THE PROBLEM:
Give the data below again exactly as it stands. Omit the pictures.

PROVIDED RECORDS:
== Segment start ==

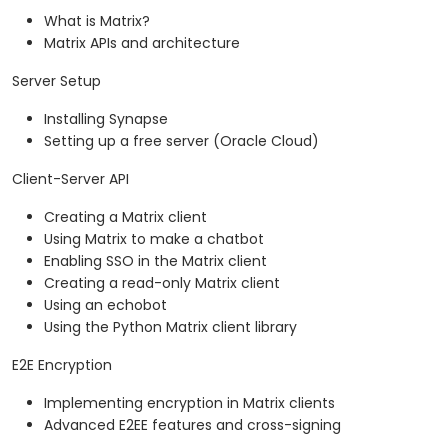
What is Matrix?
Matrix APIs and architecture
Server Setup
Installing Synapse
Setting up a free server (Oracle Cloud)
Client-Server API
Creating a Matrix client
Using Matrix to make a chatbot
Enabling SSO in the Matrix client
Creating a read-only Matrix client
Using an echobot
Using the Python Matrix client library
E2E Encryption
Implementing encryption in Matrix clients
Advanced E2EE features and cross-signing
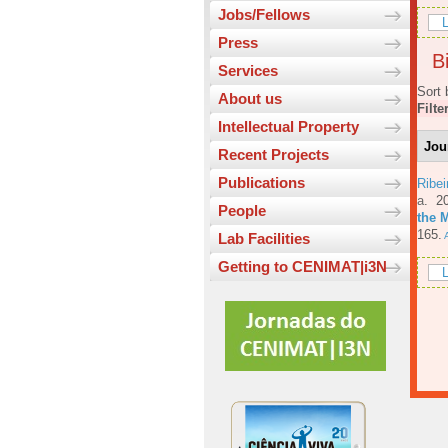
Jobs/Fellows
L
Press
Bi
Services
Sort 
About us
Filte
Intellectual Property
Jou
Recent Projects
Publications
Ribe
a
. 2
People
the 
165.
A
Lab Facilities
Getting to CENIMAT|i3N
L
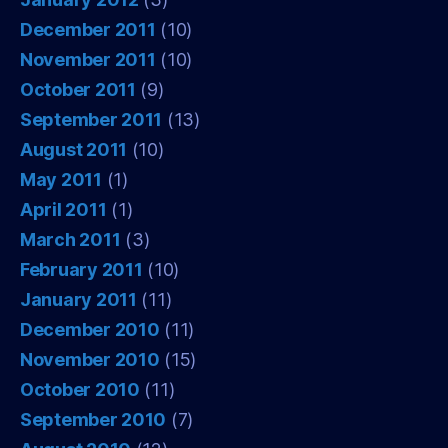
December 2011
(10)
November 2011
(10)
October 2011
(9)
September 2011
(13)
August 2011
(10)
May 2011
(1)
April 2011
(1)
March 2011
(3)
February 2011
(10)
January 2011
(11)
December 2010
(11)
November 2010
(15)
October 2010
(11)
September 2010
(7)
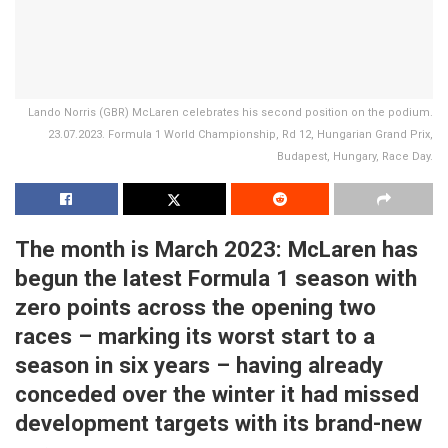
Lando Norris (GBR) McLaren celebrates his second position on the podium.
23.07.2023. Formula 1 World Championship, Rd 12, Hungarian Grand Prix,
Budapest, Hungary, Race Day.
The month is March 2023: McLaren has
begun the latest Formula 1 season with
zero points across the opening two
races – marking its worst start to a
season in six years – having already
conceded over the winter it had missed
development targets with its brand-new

== Segment end ==

ANSWER TO THE EXERCISE:
What is Matrix?
Matrix APIs and architecture
Server Setup
Installing Synapse
Setting up a free server (Oracle Cloud)
Client-Server API
Creating a Matrix client
Using Matrix to make a chatbot
Enabling SSO in the Matrix client
Creating a read-only Matrix client
Using an echobot
Using the Python Matrix client library
E2E Encryption
Implementing encryption in Matrix clients
Advanced E2EE features and cross-signing
Jobs/Fellows
L
Press
Bi
Services
Sort 
About us
Filte
Intellectual Property
Jou
Recent Projects
Publications
Ribe
a
. 2
People
the 
165.
A
Lab Facilities
Getting to CENIMAT|i3N
L
December 2011
(10)
November 2011
(10)
October 2011
(9)
September 2011
(13)
August 2011
(10)
May 2011
(1)
April 2011
(1)
March 2011
(3)
February 2011
(10)
January 2011
(11)
December 2010
(11)
November 2010
(15)
October 2010
(11)
September 2010
(7)
Lando Norris (GBR) McLaren celebrates his second position on the podium.
23.07.2023. Formula 1 World Championship, Rd 12, Hungarian Grand Prix,
Budapest, Hungary, Race Day.
The month is March 2023: McLaren has
begun the latest Formula 1 season with
zero points across the opening two
races – marking its worst start to a
season in six years – having already
conceded over the winter it had missed
development targets with its brand-new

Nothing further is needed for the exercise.